Clube do RJ falsificou 57 exames de covid-19, aponta investigação do TJD

Ângelo Benachio, atual presidente, Cleber Louzada, ex-presidente, e o gestor Antônio Carlos Dias de Souza foram denunciados

por Agência Futebol Interior

Rio de Janeiro, RJ, 07 (AFI) - O Tribunal de Justiça Desportiva do Rio de Janeiro (TJD-RJ) finalizou a investigação sobre exames falsos de covid-19 na Série B2 do Campeonato Carioca, que terminou em fevereiro. Concluiu-se que o Mesquita falsificou nada menos do que 57 exames para covid-19.

Ângelo Benachio, atual presidente, Cleber Louzada, ex-presidente, e o gestor Antônio Carlos Dias de Souza foram denunciados e podem ser suspensos por até quatro anos e meio do futebol. Além disso, podem pagar multa de R$ 200 mil.

Os lotes com exames falsos foram enviados em 29 de dezembro, antes da partida contra o Barra da Tijuca, e em 7 de janeiro, antes de enfrentar o Mageense. Antes da investigação começar, havia indícios de apenas dois exames falsificados.

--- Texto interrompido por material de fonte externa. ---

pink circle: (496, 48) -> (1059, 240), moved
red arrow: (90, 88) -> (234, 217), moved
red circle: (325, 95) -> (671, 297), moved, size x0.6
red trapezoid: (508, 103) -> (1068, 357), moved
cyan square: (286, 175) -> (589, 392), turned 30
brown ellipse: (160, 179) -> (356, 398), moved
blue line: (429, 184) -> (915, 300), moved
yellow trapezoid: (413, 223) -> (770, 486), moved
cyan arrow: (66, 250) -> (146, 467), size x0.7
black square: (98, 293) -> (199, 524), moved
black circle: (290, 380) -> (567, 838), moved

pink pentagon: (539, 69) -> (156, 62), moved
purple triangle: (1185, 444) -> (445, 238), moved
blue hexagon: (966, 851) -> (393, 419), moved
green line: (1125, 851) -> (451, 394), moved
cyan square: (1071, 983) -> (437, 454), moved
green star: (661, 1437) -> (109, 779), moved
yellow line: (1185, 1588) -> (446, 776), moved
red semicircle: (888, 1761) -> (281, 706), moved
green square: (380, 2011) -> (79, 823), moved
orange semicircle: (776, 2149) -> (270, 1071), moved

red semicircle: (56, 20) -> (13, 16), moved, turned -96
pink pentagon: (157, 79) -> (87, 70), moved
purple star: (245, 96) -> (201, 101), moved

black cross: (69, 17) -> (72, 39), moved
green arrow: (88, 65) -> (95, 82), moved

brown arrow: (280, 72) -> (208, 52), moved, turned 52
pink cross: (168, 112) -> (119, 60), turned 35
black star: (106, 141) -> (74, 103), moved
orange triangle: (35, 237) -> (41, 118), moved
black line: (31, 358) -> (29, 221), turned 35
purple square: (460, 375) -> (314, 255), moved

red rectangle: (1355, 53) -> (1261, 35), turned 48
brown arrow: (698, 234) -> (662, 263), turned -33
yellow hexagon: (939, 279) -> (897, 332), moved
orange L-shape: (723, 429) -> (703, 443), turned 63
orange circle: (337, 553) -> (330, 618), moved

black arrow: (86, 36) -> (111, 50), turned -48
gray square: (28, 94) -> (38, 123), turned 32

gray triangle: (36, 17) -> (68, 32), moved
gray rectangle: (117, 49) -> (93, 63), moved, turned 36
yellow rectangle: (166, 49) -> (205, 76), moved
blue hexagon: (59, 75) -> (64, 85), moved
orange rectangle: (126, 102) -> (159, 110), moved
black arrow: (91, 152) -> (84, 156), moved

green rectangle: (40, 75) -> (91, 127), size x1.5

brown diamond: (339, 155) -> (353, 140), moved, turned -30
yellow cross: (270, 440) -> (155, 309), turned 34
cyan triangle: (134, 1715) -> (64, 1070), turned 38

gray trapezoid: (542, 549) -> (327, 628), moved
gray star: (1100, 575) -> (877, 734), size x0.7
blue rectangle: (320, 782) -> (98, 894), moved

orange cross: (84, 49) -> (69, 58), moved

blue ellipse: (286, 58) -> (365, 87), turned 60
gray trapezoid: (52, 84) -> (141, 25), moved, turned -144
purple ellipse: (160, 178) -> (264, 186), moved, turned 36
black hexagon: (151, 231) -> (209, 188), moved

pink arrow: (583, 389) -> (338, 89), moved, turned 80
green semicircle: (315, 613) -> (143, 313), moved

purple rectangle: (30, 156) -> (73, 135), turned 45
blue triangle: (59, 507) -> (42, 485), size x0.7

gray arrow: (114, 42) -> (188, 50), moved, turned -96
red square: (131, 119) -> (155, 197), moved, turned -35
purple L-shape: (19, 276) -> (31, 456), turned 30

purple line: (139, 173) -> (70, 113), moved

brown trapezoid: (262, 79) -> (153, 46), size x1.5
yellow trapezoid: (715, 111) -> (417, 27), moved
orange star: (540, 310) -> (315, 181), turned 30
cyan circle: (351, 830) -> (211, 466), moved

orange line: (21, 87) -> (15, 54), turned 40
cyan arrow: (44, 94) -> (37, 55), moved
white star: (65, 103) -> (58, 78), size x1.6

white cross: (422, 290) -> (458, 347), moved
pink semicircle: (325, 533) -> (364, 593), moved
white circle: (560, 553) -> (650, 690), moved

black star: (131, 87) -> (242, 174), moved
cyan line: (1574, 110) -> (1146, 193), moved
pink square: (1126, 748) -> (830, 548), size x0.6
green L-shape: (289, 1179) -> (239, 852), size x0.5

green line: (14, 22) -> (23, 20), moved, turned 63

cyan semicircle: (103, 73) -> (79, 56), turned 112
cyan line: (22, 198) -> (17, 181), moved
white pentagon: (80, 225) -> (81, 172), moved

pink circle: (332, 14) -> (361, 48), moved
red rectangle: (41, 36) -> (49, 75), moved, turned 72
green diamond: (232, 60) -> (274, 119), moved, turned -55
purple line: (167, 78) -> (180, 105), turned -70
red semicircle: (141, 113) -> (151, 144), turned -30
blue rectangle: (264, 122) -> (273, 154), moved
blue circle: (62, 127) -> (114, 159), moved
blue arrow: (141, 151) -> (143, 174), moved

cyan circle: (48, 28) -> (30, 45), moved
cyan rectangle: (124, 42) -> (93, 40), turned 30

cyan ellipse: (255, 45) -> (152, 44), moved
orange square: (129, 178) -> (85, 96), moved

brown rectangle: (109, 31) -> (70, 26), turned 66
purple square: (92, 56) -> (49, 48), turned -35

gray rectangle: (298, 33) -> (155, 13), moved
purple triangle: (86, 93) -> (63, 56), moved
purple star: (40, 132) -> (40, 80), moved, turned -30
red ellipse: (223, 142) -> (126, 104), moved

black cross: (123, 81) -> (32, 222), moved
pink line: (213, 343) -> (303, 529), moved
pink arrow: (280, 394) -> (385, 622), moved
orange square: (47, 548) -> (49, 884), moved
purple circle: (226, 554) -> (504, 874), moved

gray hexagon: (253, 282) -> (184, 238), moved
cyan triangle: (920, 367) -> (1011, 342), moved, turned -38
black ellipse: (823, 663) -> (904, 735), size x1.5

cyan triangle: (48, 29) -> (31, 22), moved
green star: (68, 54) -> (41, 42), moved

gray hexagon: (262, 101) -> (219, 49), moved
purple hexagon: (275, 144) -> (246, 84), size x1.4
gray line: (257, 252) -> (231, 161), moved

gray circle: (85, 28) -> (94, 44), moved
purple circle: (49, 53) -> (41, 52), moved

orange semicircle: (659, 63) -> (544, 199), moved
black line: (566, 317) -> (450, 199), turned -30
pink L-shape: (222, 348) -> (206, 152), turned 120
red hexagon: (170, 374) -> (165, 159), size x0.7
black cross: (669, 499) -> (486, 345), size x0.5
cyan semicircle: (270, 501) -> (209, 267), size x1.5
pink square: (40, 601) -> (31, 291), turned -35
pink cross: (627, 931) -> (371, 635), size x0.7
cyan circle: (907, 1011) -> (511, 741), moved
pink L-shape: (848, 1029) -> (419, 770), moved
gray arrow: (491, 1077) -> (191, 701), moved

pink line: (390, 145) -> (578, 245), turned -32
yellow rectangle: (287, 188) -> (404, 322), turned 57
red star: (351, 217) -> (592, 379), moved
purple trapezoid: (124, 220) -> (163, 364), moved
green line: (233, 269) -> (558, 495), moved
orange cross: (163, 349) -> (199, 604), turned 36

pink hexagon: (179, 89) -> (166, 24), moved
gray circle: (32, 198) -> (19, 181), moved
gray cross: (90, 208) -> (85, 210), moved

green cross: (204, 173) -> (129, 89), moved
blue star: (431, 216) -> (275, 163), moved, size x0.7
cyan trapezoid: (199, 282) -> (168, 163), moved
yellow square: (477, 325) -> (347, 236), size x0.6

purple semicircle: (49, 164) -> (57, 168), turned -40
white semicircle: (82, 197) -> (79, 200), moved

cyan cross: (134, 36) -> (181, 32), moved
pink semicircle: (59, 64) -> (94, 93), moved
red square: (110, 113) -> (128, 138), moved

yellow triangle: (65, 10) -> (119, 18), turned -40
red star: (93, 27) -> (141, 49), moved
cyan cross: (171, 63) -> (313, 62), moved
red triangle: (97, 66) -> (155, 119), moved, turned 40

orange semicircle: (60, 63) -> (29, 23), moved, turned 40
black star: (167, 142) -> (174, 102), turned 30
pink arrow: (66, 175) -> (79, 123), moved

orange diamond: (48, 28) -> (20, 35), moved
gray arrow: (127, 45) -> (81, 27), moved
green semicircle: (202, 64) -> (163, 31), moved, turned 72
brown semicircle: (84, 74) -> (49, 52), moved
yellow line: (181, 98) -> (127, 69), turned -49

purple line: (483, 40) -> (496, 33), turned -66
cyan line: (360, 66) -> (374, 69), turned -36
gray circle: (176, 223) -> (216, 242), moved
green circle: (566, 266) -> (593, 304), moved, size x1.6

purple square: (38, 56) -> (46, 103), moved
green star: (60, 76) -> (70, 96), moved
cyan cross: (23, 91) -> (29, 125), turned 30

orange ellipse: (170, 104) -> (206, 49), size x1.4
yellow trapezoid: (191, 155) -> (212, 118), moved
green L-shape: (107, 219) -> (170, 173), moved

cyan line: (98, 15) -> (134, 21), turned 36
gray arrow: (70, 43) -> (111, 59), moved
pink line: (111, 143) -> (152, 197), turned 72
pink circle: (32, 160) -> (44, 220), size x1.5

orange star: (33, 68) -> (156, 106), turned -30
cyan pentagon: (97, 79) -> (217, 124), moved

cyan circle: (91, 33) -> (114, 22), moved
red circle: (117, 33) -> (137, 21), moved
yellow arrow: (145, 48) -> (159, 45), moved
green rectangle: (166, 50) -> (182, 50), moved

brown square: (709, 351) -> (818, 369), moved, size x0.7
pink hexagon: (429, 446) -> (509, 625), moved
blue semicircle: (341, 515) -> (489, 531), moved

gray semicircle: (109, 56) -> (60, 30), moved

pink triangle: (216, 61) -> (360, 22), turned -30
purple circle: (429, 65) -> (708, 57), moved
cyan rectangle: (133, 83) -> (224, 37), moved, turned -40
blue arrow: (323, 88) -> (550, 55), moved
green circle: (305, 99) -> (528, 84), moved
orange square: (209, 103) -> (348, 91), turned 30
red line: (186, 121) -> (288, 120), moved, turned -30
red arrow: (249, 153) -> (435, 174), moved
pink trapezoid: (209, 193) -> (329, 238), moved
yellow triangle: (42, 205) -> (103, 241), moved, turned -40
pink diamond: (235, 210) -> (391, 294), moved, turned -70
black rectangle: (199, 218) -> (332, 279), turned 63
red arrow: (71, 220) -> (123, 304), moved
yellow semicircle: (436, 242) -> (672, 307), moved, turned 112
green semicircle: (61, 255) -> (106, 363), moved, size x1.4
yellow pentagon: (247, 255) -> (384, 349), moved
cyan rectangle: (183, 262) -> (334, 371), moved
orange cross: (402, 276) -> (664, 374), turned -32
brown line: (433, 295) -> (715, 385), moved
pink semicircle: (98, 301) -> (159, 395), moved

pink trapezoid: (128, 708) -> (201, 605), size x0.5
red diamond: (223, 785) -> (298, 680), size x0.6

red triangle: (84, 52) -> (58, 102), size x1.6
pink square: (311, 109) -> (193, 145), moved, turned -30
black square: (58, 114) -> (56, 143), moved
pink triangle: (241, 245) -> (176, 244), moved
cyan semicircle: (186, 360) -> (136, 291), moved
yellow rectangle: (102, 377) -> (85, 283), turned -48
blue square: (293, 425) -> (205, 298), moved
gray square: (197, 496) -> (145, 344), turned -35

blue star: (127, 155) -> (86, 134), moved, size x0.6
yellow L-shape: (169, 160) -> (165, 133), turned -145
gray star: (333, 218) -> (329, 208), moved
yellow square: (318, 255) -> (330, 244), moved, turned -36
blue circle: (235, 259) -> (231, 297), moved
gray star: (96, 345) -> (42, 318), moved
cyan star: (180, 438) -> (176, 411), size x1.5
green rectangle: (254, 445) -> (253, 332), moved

Jogo do Mesquita (Foto: Agência Ferj)
Jogo do Mesquita (Foto: Agência Ferj)
TRECHO DO RELATÓRIO

"Pelos depoimentos colhidos, ficou claro que o procedimento adotado do clube tinha por fim facilitar e encobrir as práticas infracionais. Isto porque o clube recebia, diretamente do laboratório, em seu e-mail, os resultados dos exames quando eram realizados, com objetivo de menos pessoas incluídas no procedimento e facilitação das utilizações de documentos falsos, sem que gerasse visibilidade dentro da própria estrutura administrativa da instituição.

Participavam do esquema o ex-presidente, o atual presidente, que à época era vice-presidente do clube, e o gestor do clube.

A prática da infração ocorreu premedita porque precisou realizar a montagem filtrada da estrutura do clube, de modo a gerar menos contato com as falsificações e dificultar a visibilidade, quando sequer os exames passavam por análise da equipe médica, que seriam os responsáveis para liberar o atleta para a competição".

IRRESPONSABILIDADE GRAVÍSSIMA

Além da denúncia, o relatório do TJD pede punição aos envolvidos. Destacou a prática como antiética e antidesportiva, que expõe as pessoas ao risco de contágio.

"E ainda, não se pode deixar de considerar que a inclusão de pessoas nas praças de desporto sem a devida atenção e testagem para SARS-COV2 é uma prática antiética e antidesportiva, pois expõe pessoas a risco de contágio e ferem direitos basilares como a saúde pública e vida.

Assim, a imoralidade e o descaso tomaram conta dos atos narrados, de modo que sabendo dos riscos de suas atitudes, conscientemente, decidiram praticar os tipos infracionais, e estes merecem ser reprimidos e punidos a fim de trazer o caráter punitivo-pedagógico, e na busca de tentar salvar a imagem das organizações envolvidas nas realizações das partidas, e não deixando cair em descrédito e macular todo o desporto.

A irresponsabilidade dos denunciados é gravíssima, pois é uma afronta à saúde das pessoas, e por consequência à vida, posto que muitos não sobrevivem à infecção causada pelo coronavírus. Assim, o ato de expor pessoas a risco é uma ofensa ética, pois macula o próprio desporto, criando descrédito nas instituições que regulamentam e promovem as partidas, que tanto se esforçaram para que pudessem retornar as partidas com segurança".